I hope this makes it easier to shop around for a mortgage, and please do contact me for a second opinion or a quote.

If the competition is close

Here are a few more things that can help you make a good decision.

  • In the process above, how easy was it to get ahold of the loan officer? How responsive and helpful were they?
  • Ask who will service your loan. This one will likely get an evasive answer, such as “it depends on the lender I send your file to”, but here’s the catch.

All the lenders I work with also have their own servicing department and they generally keep the loans on the books. This means they can offer lower rates, because they also make money on the servicing side.

There are mortgage brokers that are actually correspondent lenders, meaning they originate your loan and sell it immediately for a quick profit. There are also lenders that put a lot of money into incentives for brokers, but they also turn around and sell the loans on the secondary market for a quick profit.

Both these cases will translate into a higher rate for you, and crappier overall service for the life of the loan. I don’t know about you, but I’d rather not get notices that my loan has been sold and my payments should go to a different place every few years.

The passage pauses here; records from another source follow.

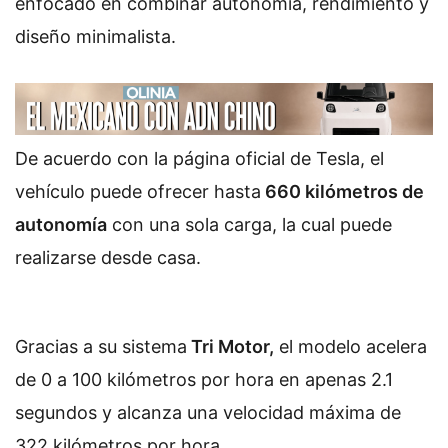
enfocado en combinar autonomía, rendimiento y
diseño minimalista.
De acuerdo con la página oficial de Tesla, el
vehículo puede ofrecer hasta
660 kilómetros de
autonomía
con una sola carga, la cual puede
realizarse desde casa.
Gracias a su sistema
Tri Motor,
el modelo acelera
de 0 a 100 kilómetros por hora en apenas 2.1
segundos y alcanza una velocidad máxima de
322 kilómetros por hora.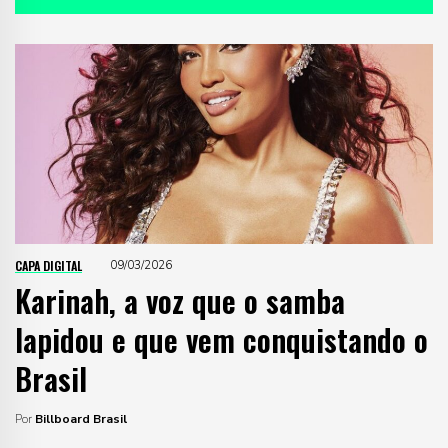
CAPA DIGITAL
09/03/2026
Karinah, a voz que o samba
lapidou e que vem conquistando o
Brasil
Por
Billboard Brasil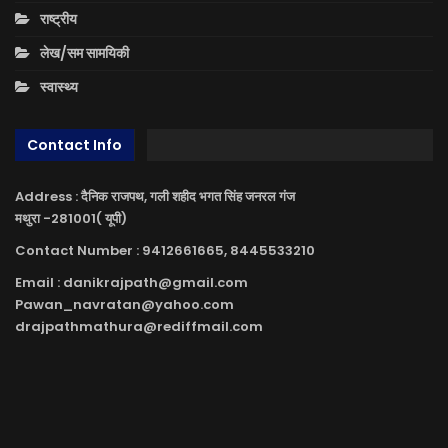
राष्ट्रीय
लेख/सम सामयिकी
स्वास्थ्य
Contact Info
Address : दैनिक राजपथ, गली शहीद भगत सिंह जनरल गंज
मथुरा -281001( यूपी)
Contact Number : 9412661665, 8445533210
Email : danikrajpath@gmail.com
Pawan_navratan@yahoo.com
drajpathmathura@rediffmail.com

  • Ask about the process timeline, and see if you get a solid timeframe, or empty promises. Yes, you can close in 10 days if you have a big down payment (20% or over) and the appraisal requirement is waived. But most loans require appraisals, and sometimes you have to wait 10 days just for the appraisal report to come back, regardless of how fast everything else gets done.

Hope this helps you on your journey to finding the best mortgage company, and while it’s not a recipe for success, it will help you identify the really bad apples out there.

Don’t be surprised if some companies won’t even provide a quote when they pick up on the fact that you’re an informed borrower. They know they don’t stand a chance to compete, and they have other suckers to fool.

To start a loan application with me, please use my secure online application or email me at [email protected].

If you have credit issues, or specific situations that make your mortgage scenario more complicated, reach out with an email for more information. I don’t have to pull credit, and I’ll be happy to help you get things in order before applying.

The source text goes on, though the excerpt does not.